What is needed - Identify all lines in the data containing the string "using". Copy them out.

Material supplied -
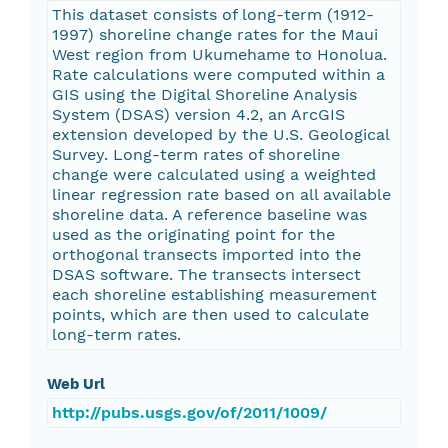
This dataset consists of long-term (1912-
1997) shoreline change rates for the Maui
West region from Ukumehame to Honolua.
Rate calculations were computed within a
GIS using the Digital Shoreline Analysis
System (DSAS) version 4.2, an ArcGIS
extension developed by the U.S. Geological
Survey. Long-term rates of shoreline
change were calculated using a weighted
linear regression rate based on all available
shoreline data. A reference baseline was
used as the originating point for the
orthogonal transects imported into the
DSAS software. The transects intersect
each shoreline establishing measurement
points, which are then used to calculate
long-term rates.
Web Url
http://pubs.usgs.gov/of/2011/1009/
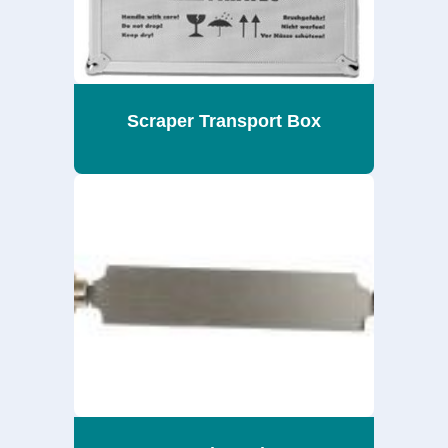
Scraper Transport Box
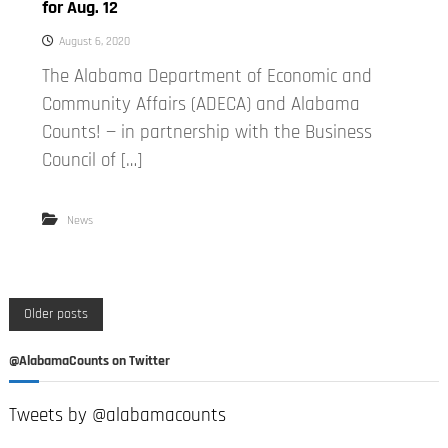
for Aug. 12
August 6, 2020
The Alabama Department of Economic and
Community Affairs (ADECA) and Alabama
Counts! — in partnership with the Business
Council of […]
News
P
Older posts
o
@AlabamaCounts on Twitter
s
Tweets by @alabamacounts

Solved exercise -
GIS using the Digital Shoreline Analysis
change were calculated using a weighted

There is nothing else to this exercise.